(Try it):
If a line in the records below contains the word "page", copy it out.

(Dataset records):
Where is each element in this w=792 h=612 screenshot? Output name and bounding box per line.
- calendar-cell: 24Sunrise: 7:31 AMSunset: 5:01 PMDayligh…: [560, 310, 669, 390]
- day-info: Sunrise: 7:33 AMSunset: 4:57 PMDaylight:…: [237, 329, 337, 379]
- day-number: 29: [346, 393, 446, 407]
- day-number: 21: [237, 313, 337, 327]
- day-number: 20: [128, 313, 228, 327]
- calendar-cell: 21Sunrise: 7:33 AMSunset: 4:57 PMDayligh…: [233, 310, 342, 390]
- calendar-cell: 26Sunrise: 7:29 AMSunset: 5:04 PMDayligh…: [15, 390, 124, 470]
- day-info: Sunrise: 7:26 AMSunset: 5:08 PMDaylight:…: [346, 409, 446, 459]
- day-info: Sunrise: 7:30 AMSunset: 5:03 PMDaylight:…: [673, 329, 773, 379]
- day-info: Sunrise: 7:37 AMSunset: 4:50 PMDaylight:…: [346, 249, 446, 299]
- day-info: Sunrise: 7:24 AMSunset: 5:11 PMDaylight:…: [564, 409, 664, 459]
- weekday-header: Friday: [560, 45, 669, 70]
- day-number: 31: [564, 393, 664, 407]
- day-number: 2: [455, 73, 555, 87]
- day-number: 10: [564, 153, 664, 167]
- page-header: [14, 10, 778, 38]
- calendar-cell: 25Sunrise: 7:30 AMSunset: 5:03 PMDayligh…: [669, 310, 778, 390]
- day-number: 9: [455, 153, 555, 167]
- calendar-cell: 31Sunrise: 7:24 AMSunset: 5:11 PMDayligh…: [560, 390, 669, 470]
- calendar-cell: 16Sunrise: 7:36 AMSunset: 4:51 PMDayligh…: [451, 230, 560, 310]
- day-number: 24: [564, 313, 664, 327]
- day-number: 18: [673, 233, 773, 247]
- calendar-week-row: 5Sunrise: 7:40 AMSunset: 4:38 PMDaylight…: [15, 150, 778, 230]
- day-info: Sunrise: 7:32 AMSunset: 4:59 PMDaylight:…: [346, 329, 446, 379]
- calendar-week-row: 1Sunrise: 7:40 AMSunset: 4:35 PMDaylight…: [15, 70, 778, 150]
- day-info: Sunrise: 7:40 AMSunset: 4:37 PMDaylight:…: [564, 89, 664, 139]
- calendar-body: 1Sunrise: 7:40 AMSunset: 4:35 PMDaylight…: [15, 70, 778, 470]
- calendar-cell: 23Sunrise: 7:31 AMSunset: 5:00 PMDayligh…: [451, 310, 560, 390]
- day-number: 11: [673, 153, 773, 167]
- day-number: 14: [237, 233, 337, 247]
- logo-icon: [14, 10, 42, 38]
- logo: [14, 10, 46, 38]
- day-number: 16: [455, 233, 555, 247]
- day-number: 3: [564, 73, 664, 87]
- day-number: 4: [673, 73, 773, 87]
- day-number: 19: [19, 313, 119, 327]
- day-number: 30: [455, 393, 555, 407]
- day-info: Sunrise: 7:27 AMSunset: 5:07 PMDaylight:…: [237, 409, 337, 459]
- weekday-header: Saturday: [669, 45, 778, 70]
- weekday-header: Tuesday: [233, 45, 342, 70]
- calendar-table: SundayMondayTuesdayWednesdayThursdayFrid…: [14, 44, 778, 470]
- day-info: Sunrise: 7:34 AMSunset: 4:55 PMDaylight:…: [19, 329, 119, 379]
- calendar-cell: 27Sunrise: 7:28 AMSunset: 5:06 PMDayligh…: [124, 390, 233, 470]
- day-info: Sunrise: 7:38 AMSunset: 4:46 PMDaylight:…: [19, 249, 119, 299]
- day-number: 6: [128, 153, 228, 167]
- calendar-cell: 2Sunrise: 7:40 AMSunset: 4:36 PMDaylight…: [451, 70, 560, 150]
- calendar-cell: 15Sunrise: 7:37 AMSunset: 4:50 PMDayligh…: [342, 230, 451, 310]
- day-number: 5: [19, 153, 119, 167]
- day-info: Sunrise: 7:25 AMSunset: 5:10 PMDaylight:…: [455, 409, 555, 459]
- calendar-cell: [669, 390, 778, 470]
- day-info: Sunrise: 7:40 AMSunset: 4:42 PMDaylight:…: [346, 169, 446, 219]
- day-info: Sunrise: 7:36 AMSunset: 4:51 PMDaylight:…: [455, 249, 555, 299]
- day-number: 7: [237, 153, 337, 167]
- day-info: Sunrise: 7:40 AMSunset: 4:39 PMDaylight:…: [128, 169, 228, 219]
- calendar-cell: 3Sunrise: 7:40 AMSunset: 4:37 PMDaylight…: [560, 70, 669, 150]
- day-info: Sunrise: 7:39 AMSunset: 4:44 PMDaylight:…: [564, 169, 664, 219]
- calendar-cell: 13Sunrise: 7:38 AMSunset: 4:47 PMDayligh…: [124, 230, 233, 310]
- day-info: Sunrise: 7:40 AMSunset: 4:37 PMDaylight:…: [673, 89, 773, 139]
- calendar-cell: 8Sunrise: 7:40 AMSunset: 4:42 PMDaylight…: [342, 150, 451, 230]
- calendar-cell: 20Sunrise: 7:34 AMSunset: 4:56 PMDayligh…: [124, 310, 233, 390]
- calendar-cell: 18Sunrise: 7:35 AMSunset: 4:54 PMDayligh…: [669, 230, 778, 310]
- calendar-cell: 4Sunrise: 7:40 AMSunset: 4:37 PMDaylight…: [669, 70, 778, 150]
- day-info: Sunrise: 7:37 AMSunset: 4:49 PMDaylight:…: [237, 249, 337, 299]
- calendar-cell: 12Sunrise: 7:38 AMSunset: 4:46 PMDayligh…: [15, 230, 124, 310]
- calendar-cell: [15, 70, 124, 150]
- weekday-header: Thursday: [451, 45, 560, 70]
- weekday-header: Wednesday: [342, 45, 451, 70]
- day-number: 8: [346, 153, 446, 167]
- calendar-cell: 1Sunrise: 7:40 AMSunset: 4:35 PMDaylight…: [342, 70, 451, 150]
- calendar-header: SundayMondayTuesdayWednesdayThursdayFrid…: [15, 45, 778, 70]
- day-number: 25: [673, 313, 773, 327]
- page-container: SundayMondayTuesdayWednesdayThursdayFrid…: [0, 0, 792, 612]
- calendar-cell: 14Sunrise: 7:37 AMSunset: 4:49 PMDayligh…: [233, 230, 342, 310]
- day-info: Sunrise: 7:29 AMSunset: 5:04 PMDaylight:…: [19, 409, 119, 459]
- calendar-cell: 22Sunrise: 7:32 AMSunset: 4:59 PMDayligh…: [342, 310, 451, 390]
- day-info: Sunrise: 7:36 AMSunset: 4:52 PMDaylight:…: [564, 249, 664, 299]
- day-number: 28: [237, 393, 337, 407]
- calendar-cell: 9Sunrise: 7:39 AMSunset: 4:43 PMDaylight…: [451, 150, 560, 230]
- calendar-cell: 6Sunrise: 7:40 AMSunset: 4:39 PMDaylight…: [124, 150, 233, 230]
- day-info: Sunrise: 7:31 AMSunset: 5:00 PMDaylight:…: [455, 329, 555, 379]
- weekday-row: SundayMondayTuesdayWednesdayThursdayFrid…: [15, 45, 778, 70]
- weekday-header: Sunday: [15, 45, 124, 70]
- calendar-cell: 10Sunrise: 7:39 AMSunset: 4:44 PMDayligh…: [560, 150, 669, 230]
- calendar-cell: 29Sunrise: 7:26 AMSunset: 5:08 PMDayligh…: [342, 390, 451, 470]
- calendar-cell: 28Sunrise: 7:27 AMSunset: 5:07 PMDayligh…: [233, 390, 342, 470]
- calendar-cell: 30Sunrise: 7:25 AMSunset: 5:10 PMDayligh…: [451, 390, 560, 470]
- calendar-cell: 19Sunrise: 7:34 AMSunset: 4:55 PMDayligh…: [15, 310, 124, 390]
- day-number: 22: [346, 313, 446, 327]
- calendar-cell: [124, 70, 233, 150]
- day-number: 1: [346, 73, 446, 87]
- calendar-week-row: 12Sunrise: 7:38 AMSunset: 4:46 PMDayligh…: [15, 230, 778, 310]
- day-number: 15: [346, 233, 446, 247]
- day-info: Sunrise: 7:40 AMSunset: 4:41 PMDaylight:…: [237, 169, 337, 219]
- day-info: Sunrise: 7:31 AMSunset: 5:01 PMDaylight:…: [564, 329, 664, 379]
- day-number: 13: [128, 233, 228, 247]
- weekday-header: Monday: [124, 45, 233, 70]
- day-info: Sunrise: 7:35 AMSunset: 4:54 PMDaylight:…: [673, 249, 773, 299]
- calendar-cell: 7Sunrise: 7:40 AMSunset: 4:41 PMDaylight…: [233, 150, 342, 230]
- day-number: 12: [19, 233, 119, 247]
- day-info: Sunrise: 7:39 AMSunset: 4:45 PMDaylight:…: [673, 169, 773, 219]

(Response to the exercise):
- page-header: [14, 10, 778, 38]
- page-container: SundayMondayTuesdayWednesdayThursdayFrid…: [0, 0, 792, 612]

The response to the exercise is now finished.